▸ Exercise aim: Beginning with the line that contains "particuliers, théâtres, musées", copy each remaining line of the data below exactly.
--- START ---
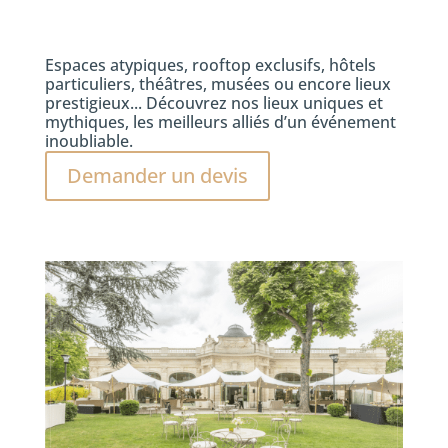
Espaces atypiques, rooftop exclusifs, hôtels
particuliers, théâtres, musées ou encore lieux
prestigieux... Découvrez nos lieux uniques et
mythiques, les meilleurs alliés d’un événement
inoubliable.
Demander un devis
--- END ---
▸ Written reply:
particuliers, théâtres, musées ou encore lieux
prestigieux... Découvrez nos lieux uniques et
mythiques, les meilleurs alliés d’un événement
inoubliable.
Demander un devis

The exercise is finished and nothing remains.